Why have so many countries been unable to fully adopt a market economy? The answer is complex, but there are certain basic conditions that must be met for an economy to become free and prosperous. Two that are non-negotiable are private property and the rule of law. Without these a market cannot exist. An educated workforce, low taxes, and minimal regulation are also helpful.
But there is another element that is crucial but often overlooked—it is what has been called “social capital,” specifically the existence of trust. Francis Fukuyama makes this case in his 1995 book Trust: The Social Virtues and the Creation of Prosperity .
Why are trust and social capital so important for economic success? In a modern economy based on ideas, organization, and technology, a key element is human interaction—and here trust is essential. If a culture places importance on virtues that help create prosperity—honesty, fairness, personal responsibility, the importance of hard work, and respect for law—it creates an atmosphere of trust, which engenders spontaneous and voluntary collaboration and creates the conditions where business and entrepreneurship can flourish. If these virtues are not esteemed, or if trust exists only within familial or tribe relationships, it is difficult to organize and create businesses, and there is a greater need for the state to organize and maintain order.
Fukuyama gives the U.S., Germany, and Japan as examples of high trust societies, which explains their large private sectors and much of their economic prosperity. France, Italy, and Latin America on the other hand are “familistic” societies where trust outside of kinship is quite low. A country without a high degree of social capital finds it more difficult to collaborate and organize complex enterprises. Where trust is lacking, the cost of doing business increases and opportunities are lost.
Fukuyama argues that while the neo-classical model of economics is generally correct, it ignores the importance of culture—and I would add religion and a proper vision of the person. But while modern economists often miss this area, the classical economists from the late Spanish scholastics in the fifteenth and sixteenth centuries to Adam Smith understood that a market was composed of human persons acting together. The scholastic theologians and philosophers developed modern market price theory in the context of ethics and moral theology, and while not explicit, Smith presupposed a Christian society of shared values as the foundation of the market economy. His famous butcher, baker, and brewer example, meant to illustrate division of labor and the positive power of self interest, only works, of course, if the butcher knows that the baker is not a scoundrel. If the baker is not to be trusted, the cost of doing business increases. The butcher has to hire a lawyer to make sure that a contract is right, spend extra time and money reviewing the order, and possibly appeal to the legal authorities for recourse.
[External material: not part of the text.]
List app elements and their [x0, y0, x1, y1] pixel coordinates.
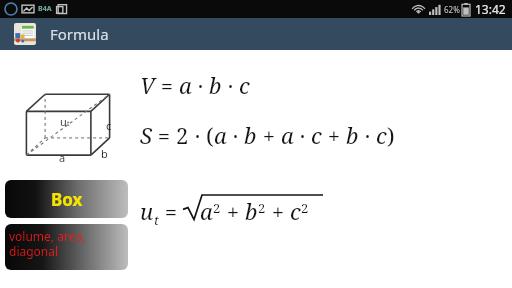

All of these are what economists call transaction costs. The higher the transaction costs, the higher the cost of doing business. But there are other losses that are hard to measure but no less real. Low trust and higher transaction costs mean more lost opportunities altogether. Widespread entrepreneurship cannot flourish in a society where trust is lacking because the risk is increased.
Ten years ago Fukuyama warned that an increasingly individualist and litigious America would weaken its long-term economic possibilities. A sustainable free market cannot rest on an ethical framework that makes truth relative and exalts individualism. A society composed of “economic man” who cares for nothing but himself and his own consumption cannot long support a free economy. Strong families and a network of voluntary social relationships such as churches and service organizations are needed to maintain the social and organizational fabric of the free society.
Many view America as an individualist country, but as Fukuyama (and Tocqueville before him) correctly points out, this is historically incorrect. While they are anti-statist, they are in fact more communal and collaborative than the French, Italians, or Canadians, engaging in more voluntary associations and private charities. America is a land of entrepreneurship and private enterprise not because it is composed of atomistic individuals but because of Americans’ propensity to trust one another to solve their problems and not to rely on the state to do it for them. An individualist and relativist America would not long be a prosperous one.
Social capital is also important for business ethics. A culture that values the social virtues results in decreased infringements because there are entire networks of relationships and shared values that frown on such behavior, creating an atmosphere of positive peer influence, which is more effective than the law—an outside authority.
Fukuyama has a powerful argument that requires our attention. Those cultures with high levels of trust have an economic advantage. In other words, economies benefit if the market can rely on the virtue of its participants.